Escalating inflation in the costs of essentials such as food, health care and energy continue to more than offset the low cost of mass produced consumer goods to which Reich alludes.
Reich fails to mention one devastating characteristic of the dismal job market whereby ever increasing millions of older US workers who are delaying or canceling retirement due to inflated cost of medical insurance and other essentials, deflating real estate values, low interest rates, cuts in Social Security, Medicare, Medicaid and other domestic programs.
Young Americans are experiencing the highest unemployment rate of any age group.
The longer Obama and Congress continue to make it more difficult for older workers to retire, the higher the unemployment rate for young Americans will climb.
doubledee wrote:
"... refuse even to consider thrid party growth as an effective means of combating the creeping (galloping) fascism that engulfs our governance."
... while third party growth, to compliment the people's awakening being provided by the occupy movement, would almost certainly make progressive politics a force to successfully contend with the corrupt one party duopoly.
That progressives are not actively working to strengthen a third party is to make the same mistake that was made in the '60s and '70s - believing that demonstrations, occupations and disruptions in themselves are sufficient to change the system.
"That progressives are not actively working to strengthen a third party is to make the same mistake that was made in the '60s and '70s - believing that demonstrations, occupations and disruptions in themselves are sufficient to change the system."
Perhaps some but certainly not all who call themselves progressives are actually deserving of said designation. It is my belief that ,whether those demonstrations in which I participated in the sixties and seventies, or the current OWS variety, the purpose served was not to directly change the system, but to educate and enlighten, to become a rallying point for those who think themselves isolated and alone.
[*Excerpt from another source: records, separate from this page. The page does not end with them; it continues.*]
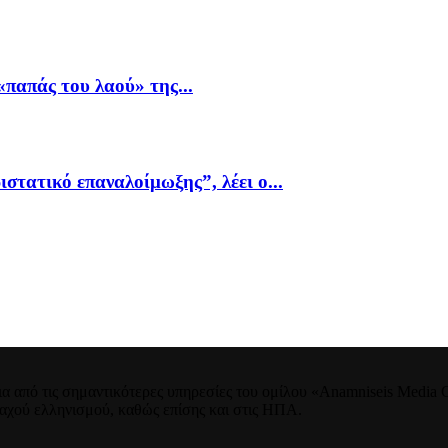
παπάς του λαού» της...
ιστατικό επαναλοίμωξης”, λέει ο...
 από τις σημαντικότερες υπηρεσίες του ομίλου «Anamniseis Media Gr
νταχού ελληνισμού, καθώς επίσης και στις ΗΠΑ.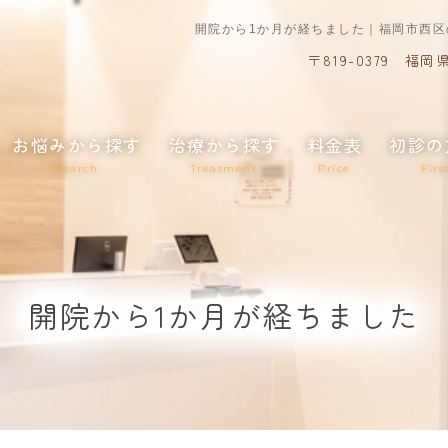
開院から1か月が経ちました｜福岡市西
〒819-0379
福岡県
お悩みから探す
治療から探す
料金表
初診の
Search
Treatment
Price
Firs
開院から1か月が経ちました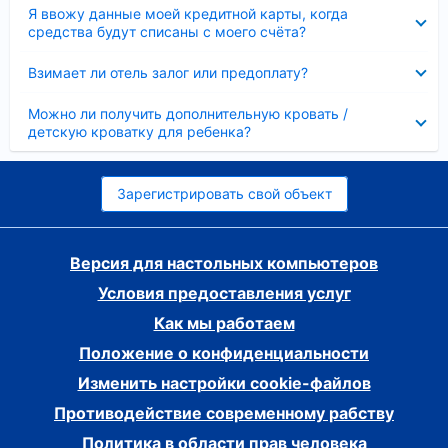
Скрыто
Я ввожу данные моей кредитной карты, когда
средства будут списаны с моего счёта?
Скрыто
Взимает ли отель залог или предоплату?
Скрыто
Можно ли получить дополнительную кровать /
детскую кроватку для ребенка?
Зарегистрировать свой объект
Версия для настольных компьютеров
Условия предоставления услуг
Как мы работаем
Положение о конфиденциальности
Изменить настройки cookie-файлов
Противодействие современному рабству
Политика в области прав человека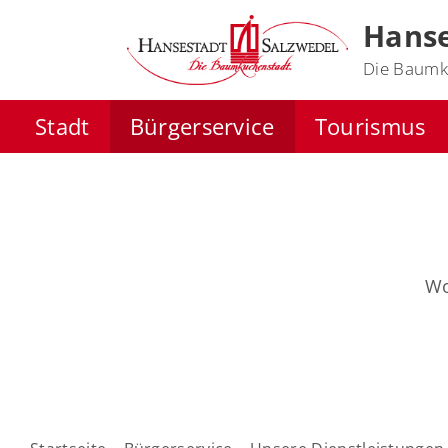
Hanse
Die Baumk
Stadt
Bürgerservice
Tourismus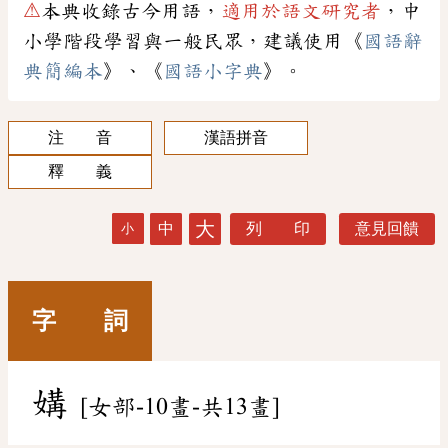
⚠
本典收錄古今用語，
適用於語文研究者
，中
小學階段學習與一般民眾，建議使用《
國語辭
典簡編本
》、《
國語小字典
》。
注 音
漢語拼音
釋 義
大
中
列 印
意見回饋
小
字 詞
媾
[女部-10畫-共13畫]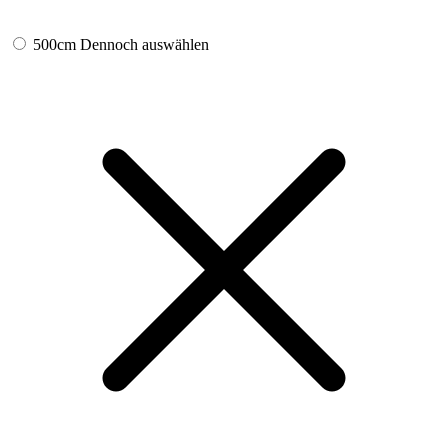
500cm
Dennoch auswählen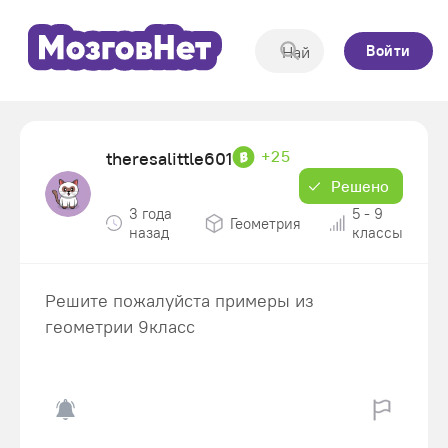
Войти
+25
theresalittle601
Решено
3 года
5 - 9
Геометрия
назад
классы
Решите пожалуйста примеры из
геометрии 9класс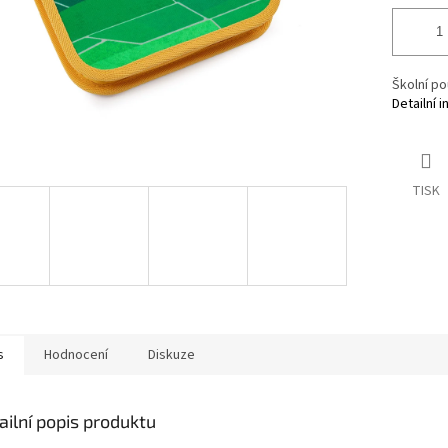
Školní po
Detailní 
TISK
s
Hodnocení
Diskuze
ailní popis produktu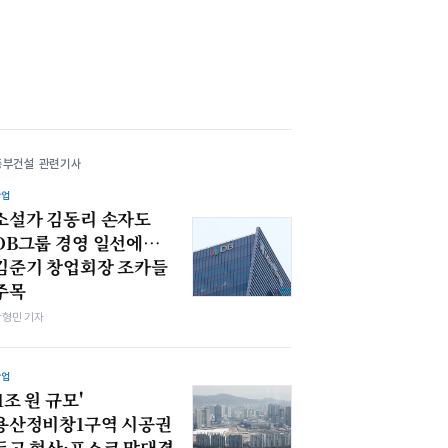
동부건설 관련기사
산업
소설가 김동리 손자도
DB그룹 경영 일선에…
김준기 창업회장 조카들
주목
박형민 기자
산업
'1조 원 규모'
용산정비창1구역 시공권
두고 현산·포스코 맞대결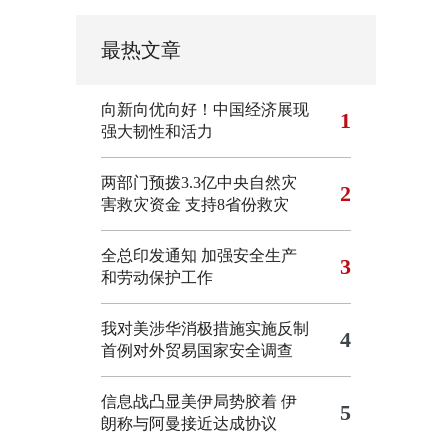
最热文章
向新向优向好！中国经济展现
1
强大韧性和活力
两部门预拨3.3亿中央自然灾
2
害救灾资金 支持8省份救灾
全总印发通知 加强安全生产
3
和劳动保护工作
我对美涉华消极措施实施反制
4
首例对外贸易国家安全调查
信息战凸显美伊局势胶着
伊
5
朗称与阿曼接近达成协议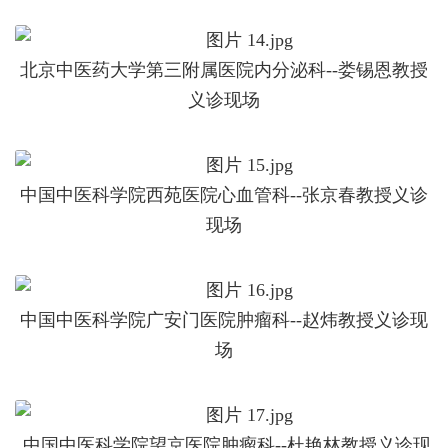
北京中医药大学第三附属医院内分泌科--娄锡恩教授
义诊现场
中国中医科学院西苑医院心血管科--张京春教授义诊
现场
中国中医科学院广安门医院肿瘤科--赵炜教授义诊现
场
中国中医科学院望京医院肿瘤科--杜艳林教授义诊现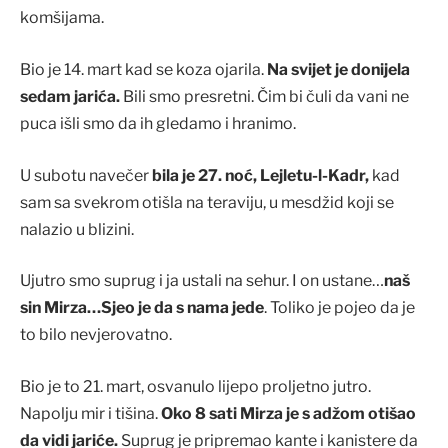
komšijama.
Bio je 14. mart kad se koza ojarila.
Na svijet je donijela
sedam jarića.
Bili smo presretni. Čim bi čuli da vani ne
puca išli smo da ih gledamo i hranimo.
U subotu navečer
bila je 27. noć, Lejletu-l-Kadr,
kad
sam sa svekrom otišla na teraviju, u mesdžid koji se
nalazio u blizini.
Ujutro smo suprug i ja ustali na sehur. I on ustane…
naš
sin Mirza…Sjeo je da s nama jede
. Toliko je pojeo da je
to bilo nevjerovatno.
Bio je to 21. mart, osvanulo lijepo proljetno jutro.
Napolju mir i tišina.
Oko 8 sati Mirza je s adžom otišao
da vidi jariće.
Suprug je pripremao kante i kanistere da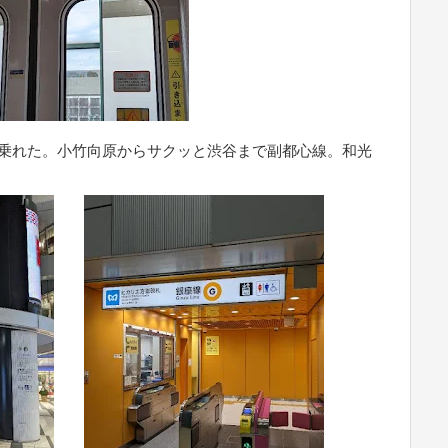
に乗れた。小竹向原からサクッと渋谷まで副都心線。和光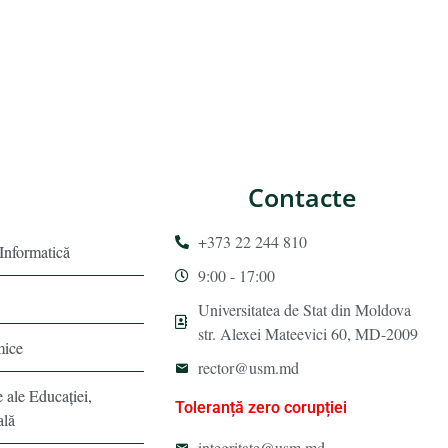
Contacte
+373 22 244 810
 Informatică
9:00 - 17:00
Universitatea de Stat din Moldova
str. Alexei Mateevici 60, MD-2009
mice
rector@usm.md
e ale Educaţiei,
Toleranță zero corupției
ală
integritate@usm.md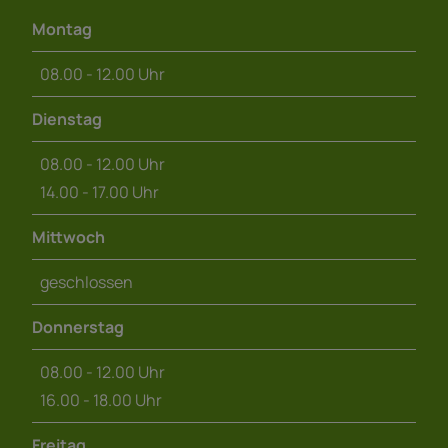
Montag
08.00 - 12.00 Uhr
Dienstag
08.00 - 12.00 Uhr
14.00 - 17.00 Uhr
Mittwoch
geschlossen
Donnerstag
08.00 - 12.00 Uhr
16.00 - 18.00 Uhr
Freitag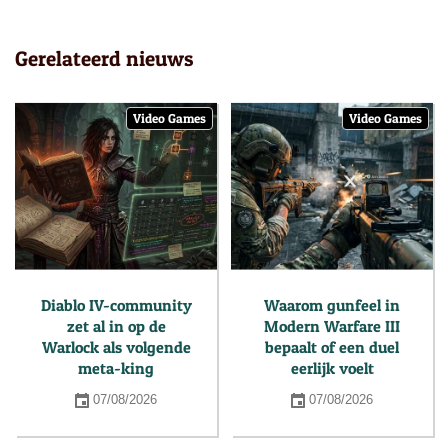
Gerelateerd nieuws
Video Games
Video Games
Diablo IV-community
Waarom gunfeel in
zet al in op de
Modern Warfare III
Warlock als volgende
bepaalt of een duel
meta-king
eerlijk voelt
07/08/2026
07/08/2026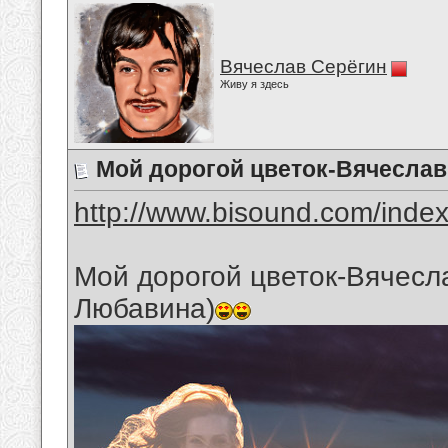
Вячеслав Серёгин
Живу я здесь
Мой дорогой цветок-Вячеслав
http://www.bisound.com/inde
Мой дорогой цветок-Вячесл
Любавина)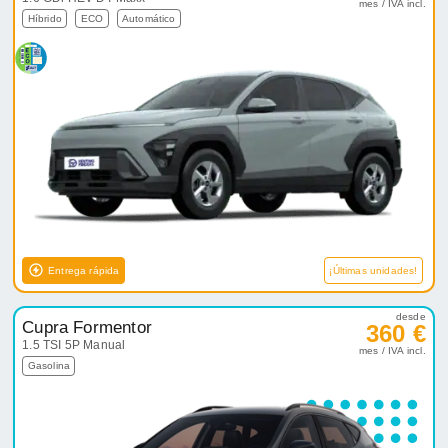
mes / IVA incl.
Híbrido
ECO
Automático
Entrega rápida
¡Últimas unidades!
desde
Cupra Formentor
360 €
1.5 TSI 5P Manual
mes / IVA incl.
Gasolina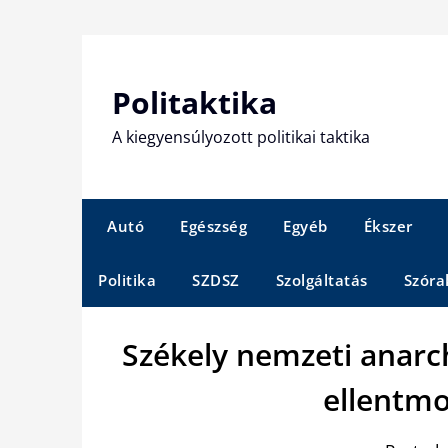
Skip
to
content
Politaktika
A kiegyensúlyozott politikai taktika
Autó
Egészség
Egyéb
Ékszer
Politika
SZDSZ
Szolgáltatás
Szóra
Székely nemzeti anar
ellentm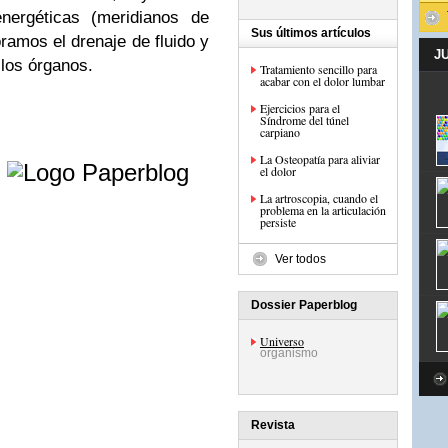
nergéticas (meridianos de
Sus últimos artículos
ramos el drenaje de fluido y
J
los órganos.
Tratamiento sencillo para
acabar con el dolor lumbar
Ejercicios para el
Síndrome del túnel
carpiano
e
La Osteopatía para aliviar
el dolor
La artroscopia, cuando el
problema en la articulación
persiste
Ver todos
Dossier Paperblog
Universo
organismo
Revista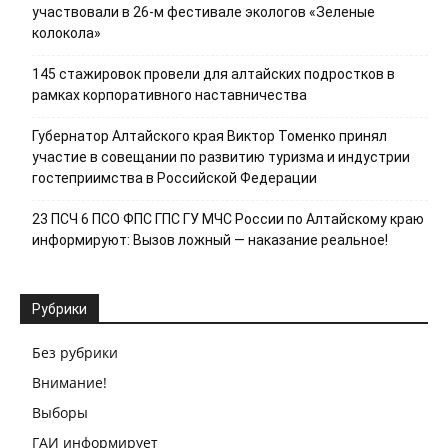
участвовали в 26-м фестивале экологов «Зеленые
колокола»
145 стажировок провели для алтайских подростков в
рамках корпоративного наставничества
Губернатор Алтайского края Виктор Томенко принял
участие в совещании по развитию туризма и индустрии
гостеприимства в Российской Федерации
23 ПСЧ 6 ПСО ФПС ГПС ГУ МЧС России по Алтайскому краю
информируют: Вызов ложный — наказание реальное!
Рубрики
Без рубрики
Внимание!
Выборы
ГАИ информирует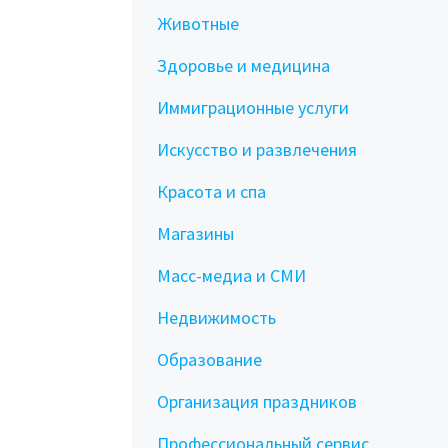
Животные
Здоровье и медицина
Иммиграционные услуги
Искусство и развлечения
Красота и спа
Магазины
Масс-медиа и СМИ
Недвижимость
Образование
Организация праздников
Профессиональный сервис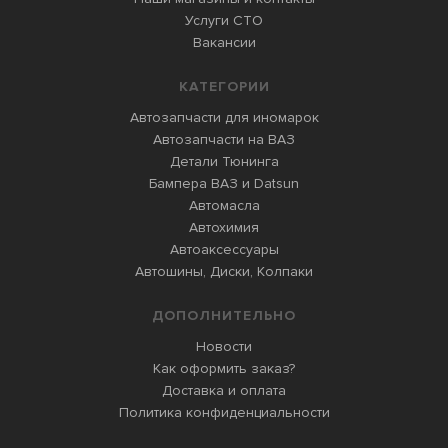
Услуги СТО
Вакансии
КАТЕГОРИИ
Автозапчасти для иномарок
Автозапчасти на ВАЗ
Детали Тюнинга
Бампера ВАЗ и Datsun
Автомасла
Автохимия
Автоаксессуары
Автошины, Диски, Колпаки
ДОПОЛНИТЕЛЬНО
Новости
Как оформить заказ?
Доставка и оплата
Политика конфиденциальности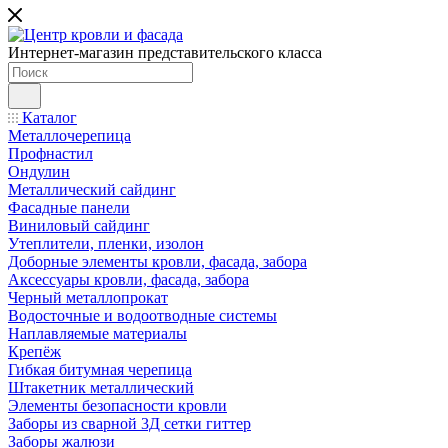
Интернет-магазин представительского класса
Каталог
Металлочерепица
Профнастил
Ондулин
Металлический сайдинг
Фасадные панели
Виниловый сайдинг
Утеплители, пленки, изолон
Доборные элементы кровли, фасада, забора
Аксессуары кровли, фасада, забора
Черный металлопрокат
Водосточные и водоотводные системы
Наплавляемые материалы
Крепёж
Гибкая битумная черепица
Штакетник металлический
Элементы безопасности кровли
Заборы из сварной 3Д сетки гиттер
Заборы жалюзи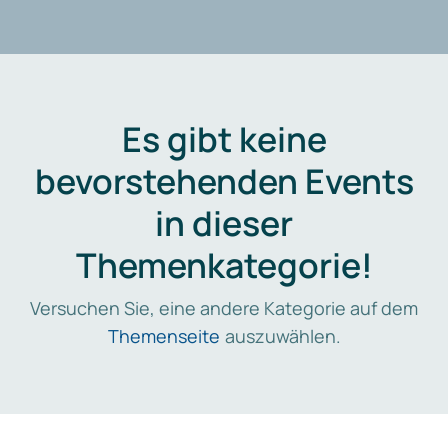
Es gibt keine
bevorstehenden Events
in dieser
Themenkategorie!
Versuchen Sie, eine andere Kategorie auf dem
Themenseite
auszuwählen.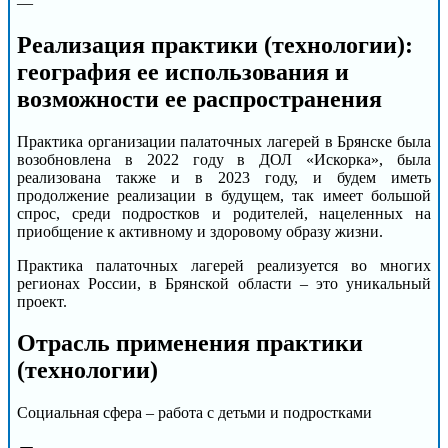
—
Реализация практики (технологии):
география ее использования и
возможности ее распространения
Практика организации палаточных лагерей в Брянске была
возобновлена в 2022 году в ДОЛ «Искорка», была
реализована также и в 2023 году, и будем иметь
продолжение реализации в будущем, так имеет большой
спрос, среди подростков и родителей, нацеленных на
приобщение к активному и здоровому образу жизни.
Практика палаточных лагерей реализуется во многих
регионах России, в Брянской области – это уникальный
проект.
Отрасль применения практики
(технологии)
Социальная сфера – работа с детьми и подростками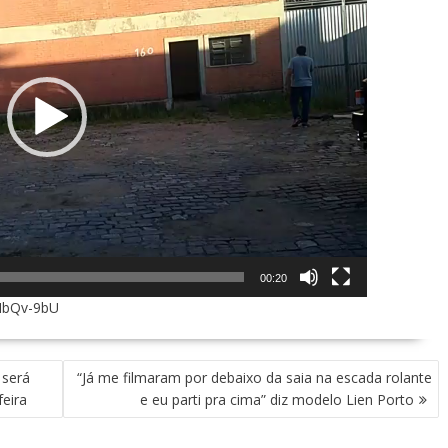
00:20
NbQv-9bU
 será
“Já me filmaram por debaixo da saia na escada rolante
eira
e eu parti pra cima” diz modelo Lien Porto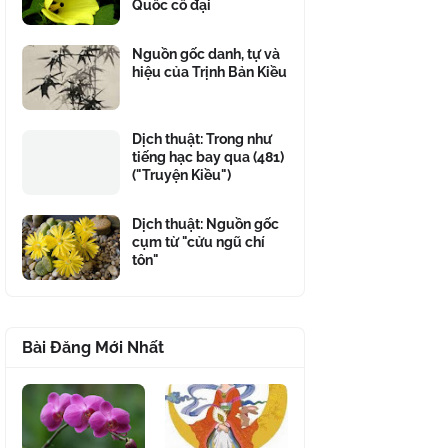
Quốc cổ đại
Nguồn gốc danh, tự và
hiệu của Trịnh Bản Kiều
Dịch thuật: Trong như
tiếng hạc bay qua (481)
("Truyện Kiều")
Dịch thuật: Nguồn gốc
cụm từ "cửu ngũ chí
tôn"
Bài Đăng Mới Nhất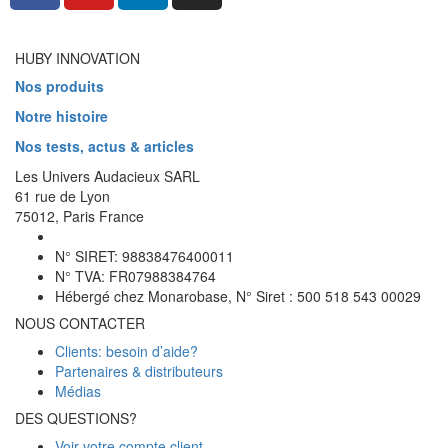
HUBY INNOVATION
Nos produits
Notre histoire
Nos tests, actus & articles
Les Univers Audacieux SARL
61 rue de Lyon
75012, Paris France
N° SIRET: 98838476400011
N° TVA: FR07988384764
Hébergé chez Monarobase, N° Siret : 500 518 543 00029
NOUS CONTACTER
Clients: besoin d’aide?
Partenaires & distributeurs
Médias
DES QUESTIONS?
Voir votre compte client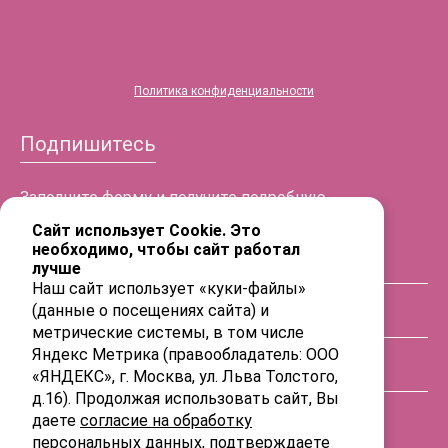
®
HYALREPAIR
-07
Политика конфиденциальности
Подпишитесь
Заполните форму и получите подробную
информацию!
Сайт использует Cookie. Это
необходимо, чтобы сайт работал
лучше
ФИО
Наш сайт использует «куки-файлы»
(данные о посещениях сайта) и
Телефон
метрические системы, в том числе
Яндекс Метрика (правообладатель: ООО
«ЯНДЕКС», г. Москва, ул. Льва Толстого,
E-mail
д.16). Продолжая использовать сайт, Вы
даете
согласие на обработку
персональных данных
, подтверждаете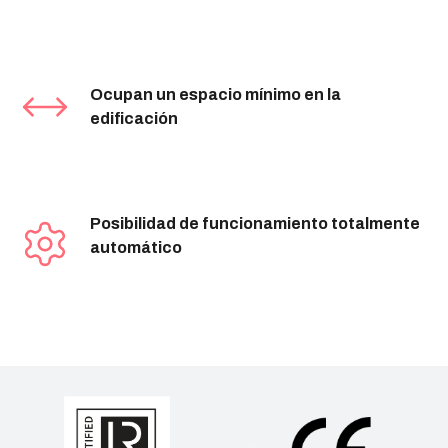
Ocupan un espacio mínimo en la
edificación
Posibilidad de funcionamiento totalmente
automático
As to disruptions, clearly many such incidents are simply govt. sponsored attempts to cast aspersions on the activists in general and distort the message in particular. With the stranglehold of corporations upon the process of election, with the stranglehold that the two party system ( an oxymoron perhaps) has on the process, shown blatantly by the harsh struggle the Greens have had to wage to even get a place on the ballots, it seems a miracle that slow but steady growth of Green candidates has occured.
"And blame our inability as workers and citizens to reclaim our democracy."
How are we to blame as workers and citizens? The upcoming election should point out that the choices the electorate are given are very selective and limited, much as our consumer goods are. I didn't intentionally feed my dog tainted cheap foreign made dog food. I purchased it locally and it was wrapped up in pretty American branded packaging. I assumed some inspection and quality assurance of that product was made before it reached the shelves of my local market. I was told that's what my tax dollars were used for How was I complicit?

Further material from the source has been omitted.